Wednesday, April 24, 2024

Noncompete Clauses and the FTC's Ban (UPDATED 4/29/24)

UPDATE (4/29/2024, 5:15PM CDT):
The Chamber of Commerce filed a "coalition lawsuit" against the FTC on Wednesday, April 24 (news release; complaint). In addition to the points listed below, the CoC is also hanging its hat on the retroactive application of the new to rule to nearly all 30 million existing noncompete agreements (see Complaint, ¶¶ 8, 21, 59, 84, 104-05). Retroactivity is not per se illegal, but there generally must be clear authorization from Congress (Bowen v. Georgetown University Hospital (U.S. 1988)) or the agency must be writing on a clean slate with its retroactive rule (Smiley v. Citibank (U.S. 1996)), as seems to be the case here.

ORIGINAL POST (4/24/2024):
After 15 months of reviewing over 26,000 public comments on its proposed rule, the Federal Trade Commission voted 3-2 yesterday to adopt a final rule banning most noncompete agreements, including those involving health-care professionals and employees, effective 120 days after publication of the rule in the Federal Register. A 2-1/2-page fact sheet provides a helpful overview of the 570-page final rule. The majority claimed that "noncompetes are an unfair method of competition and therefore violate Section 5 of the Federal Trade Commission Act ('FTC Act')."
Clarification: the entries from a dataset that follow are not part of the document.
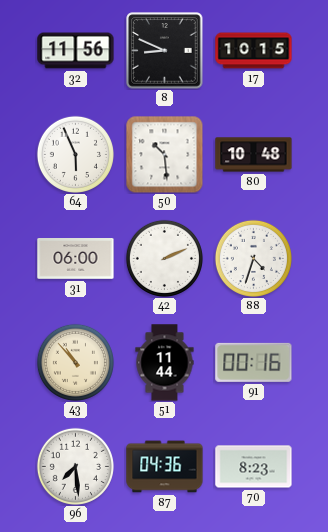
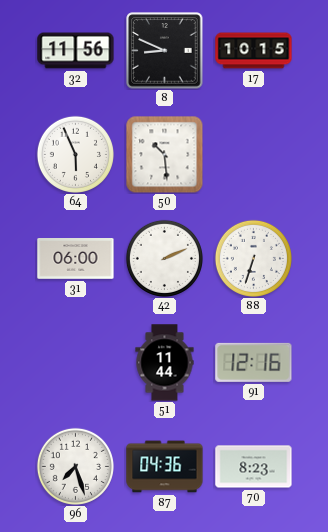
80: 10:48 -> none
88: 4:33 -> 6:33
43: 10:53 -> none
91: 00:16 -> 12:16
96: 7:29 -> 7:27
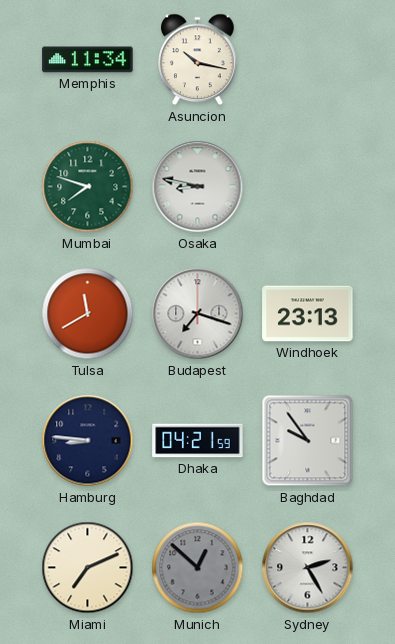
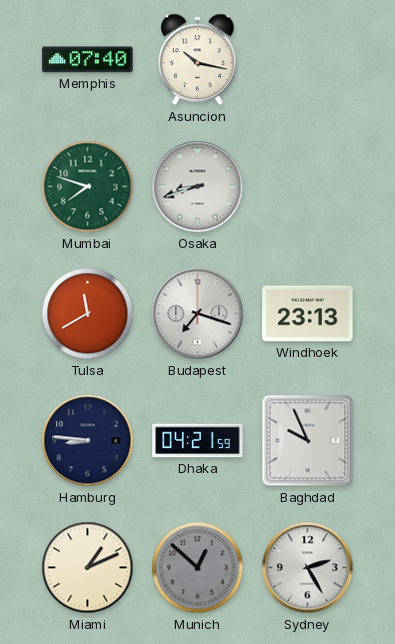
Memphis: 11:34 -> 07:40
Osaka: 8:47 -> 8:42
Baghdad: 9:54 -> 9:56
Miami: 7:11 -> 1:11
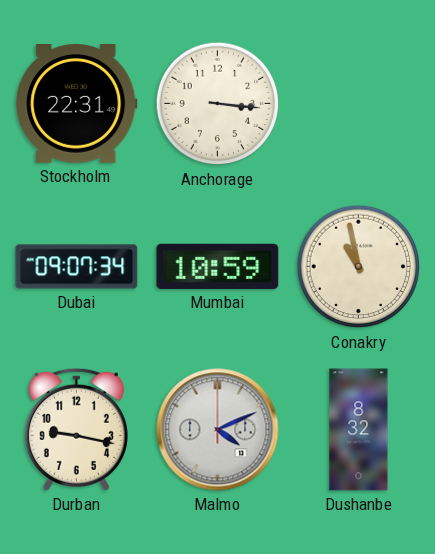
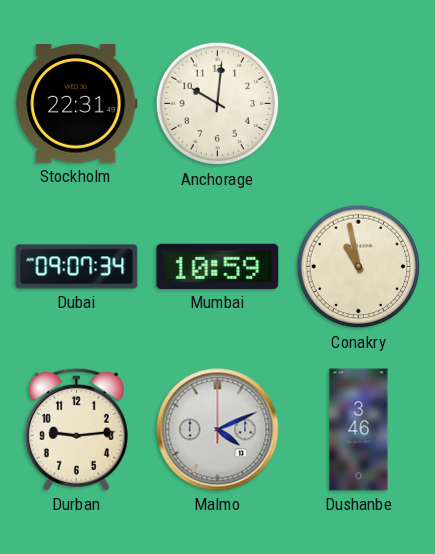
Anchorage: 3:16 -> 10:01
Durban: 9:17 -> 9:14
Dushanbe: 8:32 -> 3:46
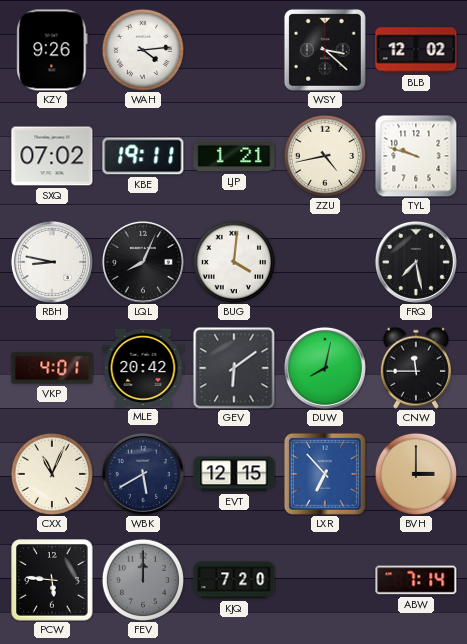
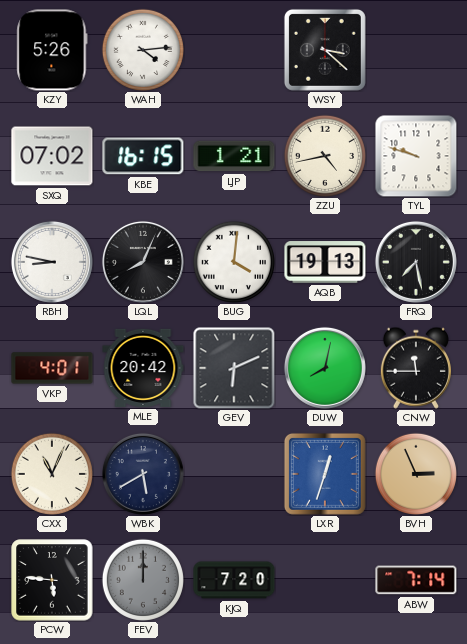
KZY: 9:26 -> 5:26
BLB: 12:02 -> none
KBE: 19:11 -> 16:15
AQB: none -> 19:13
GEV: 6:09 -> 6:11
EVT: 12:15 -> none
LXR: 6:53 -> 12:33
BVH: 3:00 -> 2:56
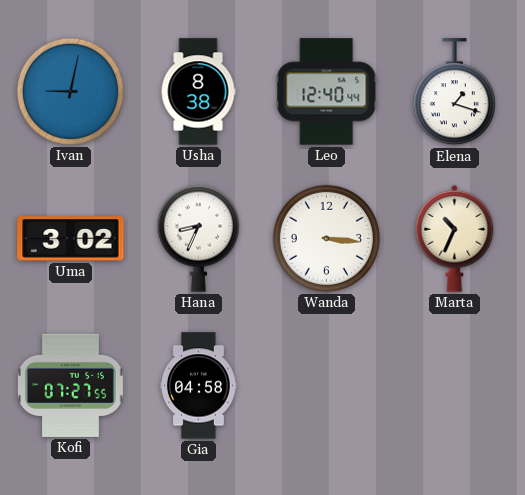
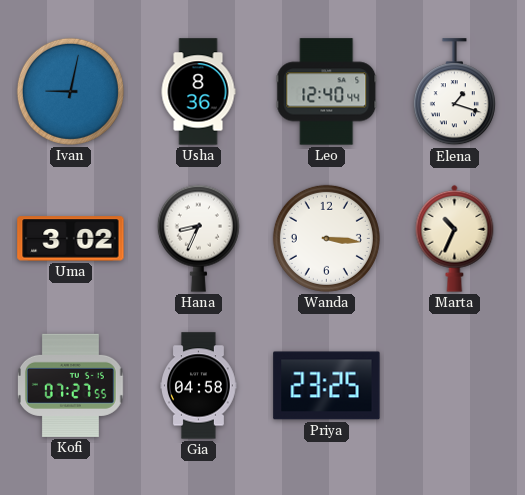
Usha: 8:38 -> 8:36
Priya: none -> 23:25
Highlights of the rule (from the fact sheet):

  • The rule states that noncompetes are an unfair method of competition. As a result, the rule prohibits employers from entering into new noncompetes with workers, as of the effective date. 
  • The rule prohibits employers from enforcing noncompetes with workers other than senior executives as of the effective date. 
    • Less than 1% of workers are estimated to be senior executives under the final rule. 
    • Specifically, the final rule defines the term “senior executive” as workers earning more than $151,164 who are in a “policy-making position.” 
  • The rule requires employers to notify workers whose noncompetes are no longer enforceable that their noncompetes are no longer in effect and will not be enforced. The FTC provides model language that employers can use to notify employees. 
  • The rule includes an exception that allows noncompetes between the seller and buyer of a business. 
  • The final rule differs from the proposed rule in several respects. For example: 
    • The rule does not ban existing noncompetes with senior executives. 
    • The rule simplifies the notice and compliance requirements for employers. 
    • The rule expands the sale of business exception.
Of particular interest to hospitals, Becker's Hospital Review (4/24/2024) observes:

  • Though the FTC recognized that it does not have jurisdiction over nonprofit entities, it reserved the right to evaluate an entity's nonprofit status, which would include a significant portion of the 6,120 hospitals in the U.S. 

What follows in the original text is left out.